Jackson Health System Paid in $2.15 Million Civil Monetary Penalty for Multiple HIPAA Violations


The Department of Health and Human Services’ Office for Civil Rights charged Jackson Health System (JHS) with a civil monetary penalty amounting to $2.15 million. JHS is a nonprofit academic medical system located in Miami, FL, which has violated HIPAA Security Rule, Privacy Rule, and Breach Notification Rule in multiple cases.

OCR learned in July 2015 that some media reports involved impermissible disclosure of PHI of a patient who was a famous NFL football player. A media reporter shared photos of a display board with a schedule inside the operating room. OCR began an investigation of the incident in October 2015 and made a compliance evaluation of the impermissible disclosure.

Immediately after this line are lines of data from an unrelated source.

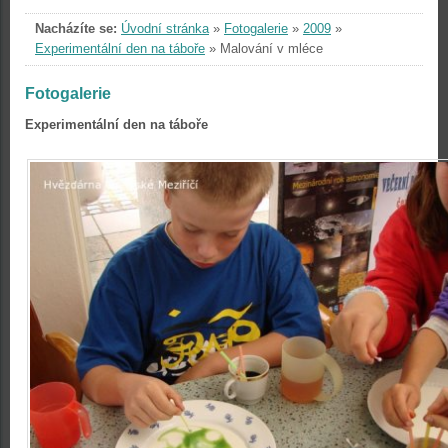
Nacházíte se:
Úvodní stránka
»
Fotogalerie
»
2009
»
Experimentální den na táboře
»
Malování v mléce
Fotogalerie
Experimentální den na táboře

JHS investigated the report and confirmed that there was a photo of PHI of two patients, one of which was a very well known person in the community. Based on the internal investigation, an employee who was not authorized accessed patient data beginning in 2011. Since then, the unauthorized employee already accessed the data of 24,188 patients and offered the data for sale.

HIPAA 45 C.F.R. § 164.308(a)(l) requires covered entities to implement policies and procedures to prevent, manage, and deal with security violations. However, so as to manage risks and minimize them to a realistic and acceptable level, 45 C.F .R. §164.308(a)(l)(ii){A) requires a covered entity to conduct a comprehensive risk analysis to ensure that all risks to PHI confidentiality, availability and integrity are identified.

On many occasions, OCR inquired JHS’ risk analyses documentations. JHS presented the documentation of its internal analysis from the years 2009, 2012, and 2013. Some documentation of risk analyses were done by third parties for the years 2014 to 2017.

OCR learned that prior to 2017, JHS’ risk analyses had markings of non-applicable in different aspects of the HIPAA Security Rule. Hence, there was a risk analysis failure in 2014 considering that JHS did not cover all ePHI and identify all risks to ePHI. There was likewise no documentation presented by JHS that proves the setup of controls to minimize all threats to ePHI to an acceptable level, even when the third party that did the 2014 risk analysis gave its recommendations. There was the same mistake in risk analysis in 2015 to 2017.

OCR investigators similarly discovered that JHS did not routinely review evaluations of data system activity like the audit logs, violating 45 C.F.R. § 164.308(l)(ii)(D).

OCR determined that from July 22, 2013 to January 27, 2016, JHS did not enforce the policies and procedures to stop, identify, control, and correct security violations. JHS also violated the HIPAA Privacy Rule violation because it did not put in sufficient effort to restrict PHI access of some employees, hence there were unauthorized access and impermissible disclosures. It also did not restrict access to PHI to the least required data as per 45 C.F.R. §164.308(a)(4) and 45 C.F.R. § 164.514(d). On various occurrences, unauthorized employees had accessed the records of the patients even if there’s no treatment relationship between the two or the patients already had ended their treatment relationship with the provider.

Another violation of JHS is not reporting a breach within 60 days after knowing about it as required by the HIPAA Breach Notification Rule, 45 C.F.R. § 164.408(b). For example, in 2013, the case of missing boxes of files was not reported by JHS for 160 days. JHS furthermore admitted that its company had no policies covering breaches prior to October 2013.

OCR attempted to resolve the HIPAA violations by means of informal approaches, but JHS didn’t comply resulting in the issuance of a Notice of Proposed Determination by OCR. Because JHS did not assert its right to a hearing, OCR issued a Notice of Final Determination. JHS, without contesting, paid $2,154,000 to settle the financial penalty.

This is the second financial penalty issued by OCR for a HIPAA violation this month and the fifth this year. The first financial penalty issued this month was against Elite Dental Associates, which paid $10,000 in relation to a disclosure of patients’ PHI on Yelp.

Other settlements this year comprise of Touchstone Medical Imaging ($3,000,000), Bayfront Health St Petersburg ($85,000), and Medical Informatics Engineering ($100,000).